### Word Sense Disambiguity

Given the following sentences:

    The agent will book the to the show for the entire family.
    But you can generally book tickets online.
    When you book tickets online they provide you with a book of stamps
    
If you could see the above sentences the word book is used in different context. In first two sentences the word book(verb) refers to the meaning 'reserve' while in the second portion of the third sentence book(noun) refers to a physical entity.

## Part - 1

    Use the Lesk Module to find the similar words of the word *book* using the above sentences. Record your observations.
    
## Part - 2

Tag sentences using Brill Tagger.

### Brill Tagger

The BrillTagger class is a **transformation-based tagger**. The BrillTagger class uses a series
of rules to correct the results of an initial tagger. These rules are scored based on how many
errors they correct minus the number of new errors they produce.

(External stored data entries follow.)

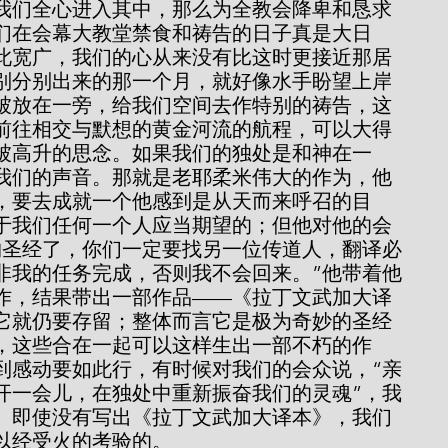
我们全心进入其中，那么为全教会降卑和恳求
们在会幕大教堂禁食和祷告的日子真是大日
此宽广，我们的心从来没有比这时更接近那居
别分别出来的那一个月，就好像水手盼望上岸
被放在一旁，给我们空间去作特别的祷告，这
前往相交与默想的黄金河流的航程，可以大得
被高升的思念。如果我们的独处是和神在一
我们的声音。那就是老耶柔米伟大的作为，他
，要去成就一个他感到是从天而来呼召的目
于我们任何一个人应当期望的；但他对他的会
约圣经了，你们一定要找另一位传道人，翻译必
非我的任务完成，否则我不会回来。”他带着他
作，结果带出一部作品——《拉丁文武加大译
它就仍要存留；整体而言它是极为奇妙的圣经
，这些合在一起可以这样生出一部不朽的作
到感动要如此行，有时候对我们的会众说，“亲
开一会儿，在独处中重新振奋我们的灵魂”，我
。即使没有写出《拉丁文武加大译本》，我们
以经受火的考验的。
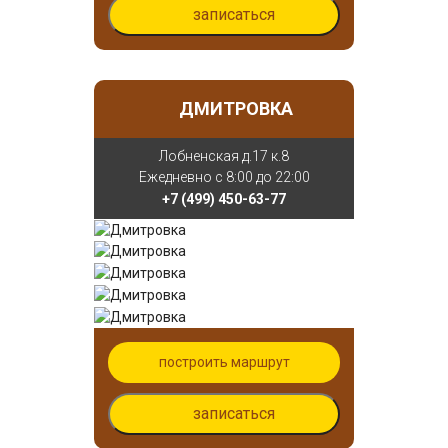
записаться
ДМИТРОВКА
Лобненская д.17 к.8
Ежедневно с 8:00 до 22:00
+7 (499) 450-63-77
построить маршрут
записаться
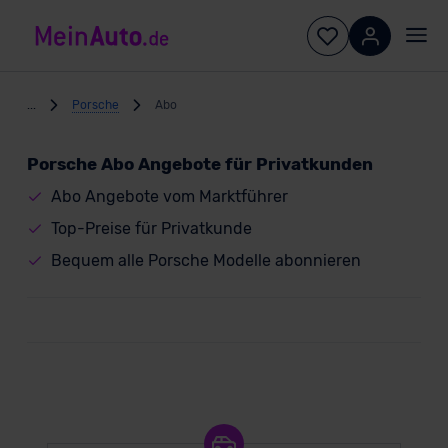
...
Porsche
Abo
Porsche Abo Angebote für Privatkunden
Abo Angebote vom Marktführer
Top-Preise für Privatkunde
Bequem alle Porsche Modelle abonnieren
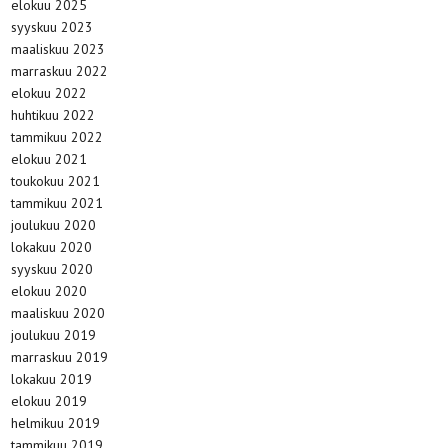
elokuu 2025
syyskuu 2023
maaliskuu 2023
marraskuu 2022
elokuu 2022
huhtikuu 2022
tammikuu 2022
elokuu 2021
toukokuu 2021
tammikuu 2021
joulukuu 2020
lokakuu 2020
syyskuu 2020
elokuu 2020
maaliskuu 2020
joulukuu 2019
marraskuu 2019
lokakuu 2019
elokuu 2019
helmikuu 2019
tammikuu 2019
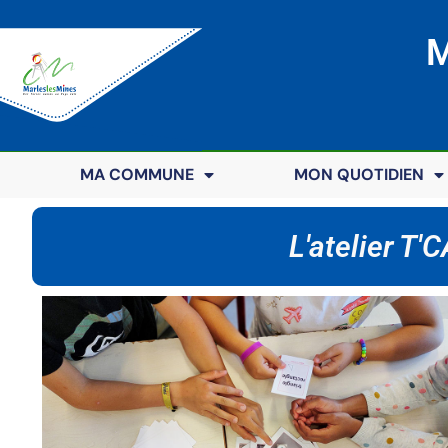
M
MA COMMUNE
MON QUOTIDIEN
L'atelier T'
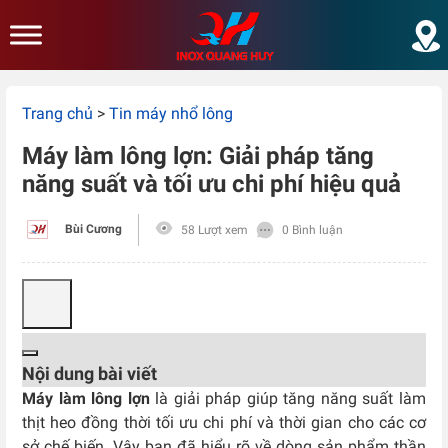
Skip to main content
Trang chủ
>
Tin máy nhổ lông
Máy làm lông lợn: Giải pháp tăng
năng suất và tối ưu chi phí hiệu quả
Bùi Cương
58 Lượt xem
0 Bình luận
Nội dung bài viết
Máy làm lông lợn
là giải pháp giúp tăng năng suất làm
thịt heo đồng thời tối ưu chi phí và thời gian cho các cơ
sở chế biến. Vậy bạn đã hiểu rõ về dòng sản phẩm thần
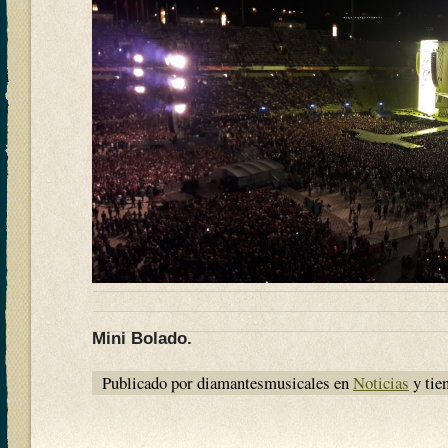
Mini Bolado.
Publicado por diamantesmusicales en
Noticias
y tie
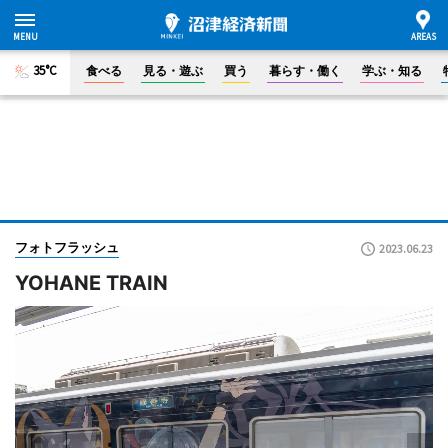
35°C
食べる
見る・遊ぶ
買う
暮らす・働く
学ぶ・知る
フォトフラッシュ
2023.06.23
YOHANE TRAIN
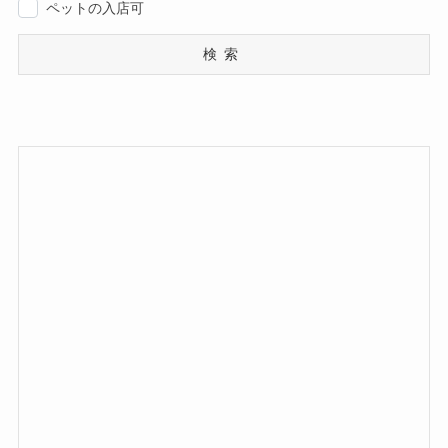
ペットの入店可
検索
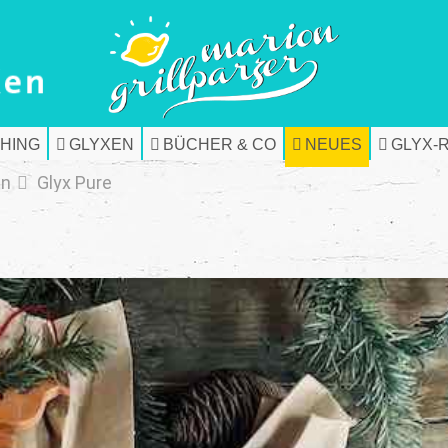
HING
GLYXEN
BÜCHER & CO
NEUES
GLYX-
en
Glyx Pure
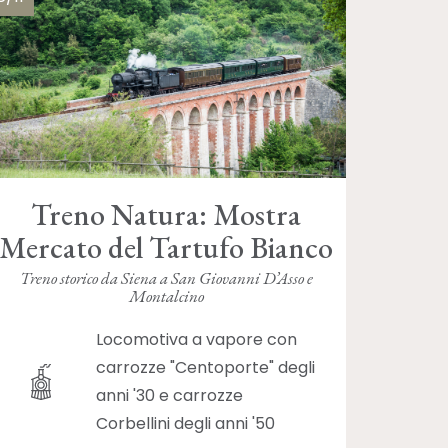
Treno Natura: Mostra
Mercato del Tartufo Bianco
Treno storico da Siena a San Giovanni D’Asso e
Montalcino
Locomotiva a vapore con
carrozze "Centoporte" degli
anni '30 e carrozze
Corbellini degli anni '50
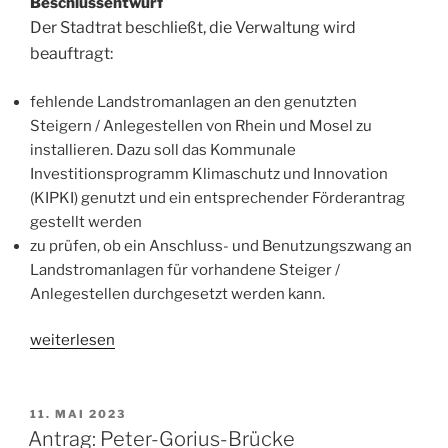
Beschlussentwurf
Der Stadtrat beschließt, die Verwaltung wird
beauftragt:
fehlende Landstromanlagen an den genutzten
Steigern / Anlegestellen von Rhein und Mosel zu
installieren. Dazu soll das Kommunale
Investitionsprogramm Klimaschutz und Innovation
(KIPKI) genutzt und ein entsprechender Förderantrag
gestellt werden
zu prüfen, ob ein Anschluss- und Benutzungszwang an
Landstromanlagen für vorhandene Steiger /
Anlegestellen durchgesetzt werden kann.
„Antrag:
weiterlesen
Landstromversorgung
für
Schiffe
VERÖFFENTLICHT
11. MAI 2023
AM
auf
Antrag: Peter-Gorius-Brücke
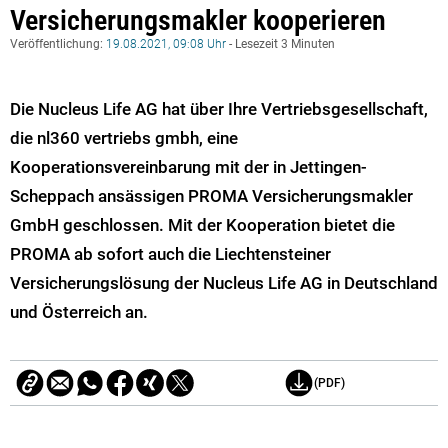
Versicherungsmakler kooperieren
Veröffentlichung:
19.08.2021, 09:08 Uhr
- Lesezeit 3 Minuten
Die Nucleus Life AG hat über Ihre Vertriebsgesellschaft,
die nl360 vertriebs gmbh, eine
Kooperationsvereinbarung mit der in Jettingen-
Scheppach ansässigen PROMA Versicherungsmakler
GmbH geschlossen. Mit der Kooperation bietet die
PROMA ab sofort auch die Liechtensteiner
Versicherungslösung der Nucleus Life AG in Deutschland
und Österreich an.
(PDF)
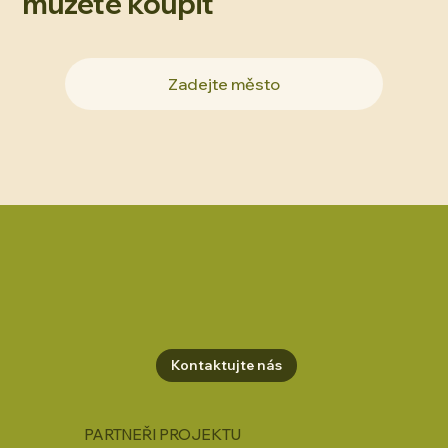
můžete koupit
Kontaktujte nás
PARTNEŘI PROJEKTU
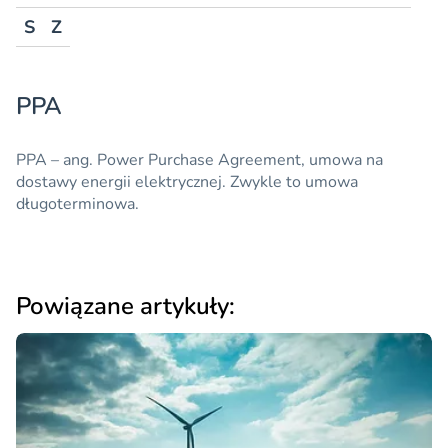
S
Z
PPA
PPA
– ang. Power Purchase Agreement, umowa na
dostawy energii elektrycznej. Zwykle to umowa
długoterminowa.
Powiązane artykuły:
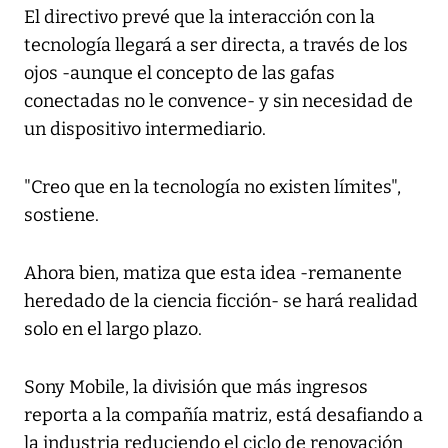
El directivo prevé que la interacción con la
tecnología llegará a ser directa, a través de los
ojos -aunque el concepto de las gafas
conectadas no le convence- y sin necesidad de
un dispositivo intermediario.
"Creo que en la tecnología no existen límites",
sostiene.
Ahora bien, matiza que esta idea -remanente
heredado de la ciencia ficción- se hará realidad
solo en el largo plazo.
Sony Mobile, la división que más ingresos
reporta a la compañía matriz, está desafiando a
la industria reduciendo el ciclo de renovación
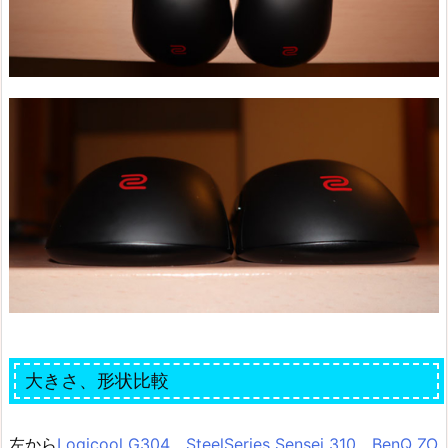
大きさ、形状比較
左から
Logicool G304
、
SteelSeries Sensei 310
、
BenQ ZO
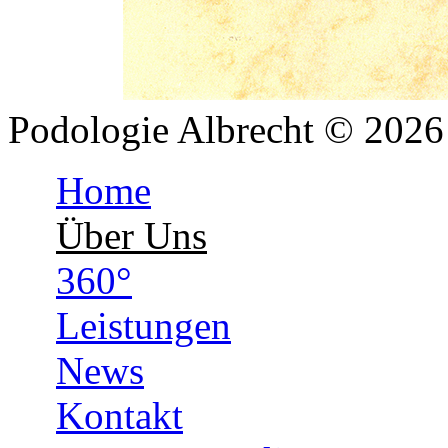
Podologie Albrecht © 202
Home
Über Uns
360°
Leistungen
News
Kontakt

The idea is simple Brill Tagger tries to correct the mistake made by the inital tagger. Brill tagger inputs an initial tagger and the templates which autmatically tells to create new rules based on the Training Set.

**Recommended Steps:**

1. Initially tag the sentence using POS Tagger. Then observe the POS tags for the word book in different context
2. Then create a tagged_sentence using the POS Tagger correcting it with the mistakes it made.
3. Now create a Brill Tagger using an initial tagger (POS) and pass templates(rules) to it.
4. Train the Brill Tagger using the Tagged Sentence
5. Test the Brill Tagger on the following sentences:
       > "I bought this book from Kerala"
       > "He will book tickets to Kerala"
       
## Part - 3

    Perform Part-1 again but passing the POS tags produced by the Brill Tagger.
    

#### Import the required modules.

In [15]:
from nltk.wsd import lesk
from nltk.tokenize import word_tokenize
from nltk.tokenize import wordpunct_tokenize
from nltk.corpus import brown
from nltk.tag import pos_tag, map_tag

#### Tokenize each sentence.

In [17]:
sent1 = 'The agent will book the to the show for the entire family.'
sent1 = word_tokenize(sent1)
sent2 = 'But you can generally book tickets online.'
sent2 = word_tokenize(sent2)
sent3 = 'When you book tickets online they provide you with a book of stamps'
sent3 = word_tokenize(sent3)

#### Lesk Module to find the similar words of the word "book" 

In [3]:
print(lesk(sent1, 'book'))

print(lesk(sent2, 'book'))

print(lesk(sent3, 'book'))

Synset('koran.n.01')
Synset('script.n.01')
Synset('book.n.11')


# Part 2

### POS Tagging

In [4]:
def pos_tagger(sen):
    tagged = []
    tokenized = wordpunct_tokenize(sen)
    for i in tokenized:
        words = word_tokenize(i)
        tagged.append((pos_tag(words)))
    return tagged

In [18]:
pos_tagger("The agent will book the to the show for the entire family.")

[[('The', 'DT')],
 [('agent', 'NN')],
 [('will', 'MD')],
 [('book', 'NN')],
 [('the', 'DT')],
 [('to', 'TO')],
 [('the', 'DT')],
 [('show', 'NN')],
 [('for', 'IN')],
 [('the', 'DT')],
 [('entire', 'JJ')],
 [('family', 'NN')],
 [('.', '.')]]

#### Corrected sentences

In [19]:
corrected = [[('The', 'DT')],
 [('agent', 'NN')],
 [('will', 'MD')],
 [('book', 'VB')],
 [('the', 'DT')],
 [('to', 'TO')],
 [('the', 'DT')],
 [('show', 'NN')],
 [('for', 'IN')],
 [('the', 'DT')],
 [('entire', 'JJ')],
 [('family', 'NN')],
 [('.', '.')]]

In [5]:
sen = "He will book a ticket today. The Amazon Books Store offers you millions of titles. I have a book to finish. How to book a cab?"

In [6]:
f = "He\\PRP will\\VB book\\VB a\\DT ticket\\NN today\\NN .\\PUNCT The\\DT Amazon\\NN Books\\NNS Store\\NN offers\\NNS you\\PRP millions\\NNS of\\IN titles\\NNS .\\PUNCT I\\PRP have\\VB a\\DT book\\NN to\\TO finish\\VB .\\PUNCT How\\WRB to\\TO book\\VB a\\DT cab\\NN ?\\PUNCT "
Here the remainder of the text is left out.